Everly knew that Richard was the only person in that building who would even know what to do with Michael’s blood, the only person who could get her out. He was offering that to her now—freedom, the opportunity to go back to the real world, to her life.

But it would never be worth it if she left, knowing that hundreds of people remained.

And besides: what was out there for her anymore anyway? She’d never found a purpose in the real world—on that count, Everly and the past Wardens could relate. She didn’t have anything to go back to. No family to return to.

But in here . . .

She thought again of Michael. And of Luca, though she grimaced to remember hitting him in the head with the lamp.
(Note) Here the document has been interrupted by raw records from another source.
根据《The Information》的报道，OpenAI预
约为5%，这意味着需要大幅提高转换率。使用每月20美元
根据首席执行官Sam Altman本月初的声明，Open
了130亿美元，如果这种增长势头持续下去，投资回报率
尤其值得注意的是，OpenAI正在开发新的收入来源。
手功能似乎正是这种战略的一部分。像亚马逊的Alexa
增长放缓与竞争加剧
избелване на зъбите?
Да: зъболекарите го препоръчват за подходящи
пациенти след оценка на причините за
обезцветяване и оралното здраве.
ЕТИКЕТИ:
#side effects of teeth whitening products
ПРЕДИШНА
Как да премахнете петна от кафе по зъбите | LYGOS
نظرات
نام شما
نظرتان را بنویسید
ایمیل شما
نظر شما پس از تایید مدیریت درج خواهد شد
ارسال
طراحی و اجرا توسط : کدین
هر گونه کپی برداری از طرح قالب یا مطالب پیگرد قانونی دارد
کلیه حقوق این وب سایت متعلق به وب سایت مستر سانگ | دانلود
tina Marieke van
She hoped—hoped—she’d managed to stay the Warden’s arm enough that he’d be okay.

She thought of all the other people in that building, all the people who’d endured years of torture and captivity and trauma.
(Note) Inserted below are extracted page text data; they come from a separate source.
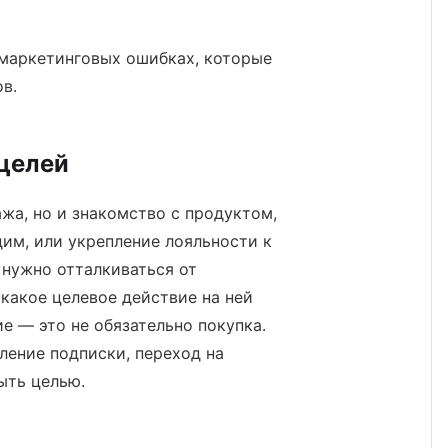
 маркетинговых ошибках, которые
в.
 целей
жа, но и знакомство с продуктом,
дим, или укрепление лояльности к
 нужно отталкиваться от
 какое целевое действие на ней
е — это не обязательно покупка.
ление подписки, переход на
быть целью.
It was a never-ending cycle.

But all patterns have to end somewhere.

She looked down again at Richard, who was hunched nearly in half in front of her, almost as if he were bowing to her, waiting for her verdict.

She clapped her hands.

A handful of runners appeared at the office door, all hefty frames and blank stares.

“Take him away,” Everly said, gesturing to the cowering old man. She would deal with him later. For now, it was enough for him to be locked away—to be put somewhere where he couldn’t hurt anyone else.

Once they were gone and she was alone, Everly looked around the black office. Her office now. She spun in a slow circle, eyes glazing over as they stared at the room surrounding her.

Where to go from here? Where was there to go? She had decided not to leave, to remain in the building, and Everly didn’t regret that choice, but now she had all the many, many questions of what that was going to look like.

She wouldn’t be like any of the past Wardens; that much she knew. Oh sure, the voices were still there in her head, pushing back against the walls she’d put in place against them. But they were contained, for now at least. Should they someday manage to break free, well, she would deal with that when the time came.

For right now, however, it was much more pressing to figure out what kind of Warden she was going to be. The testing would have to go, of course. For the briefest of seconds her mind flicked back to that white room, that chair with all its straps. Yes. The testing would have to go.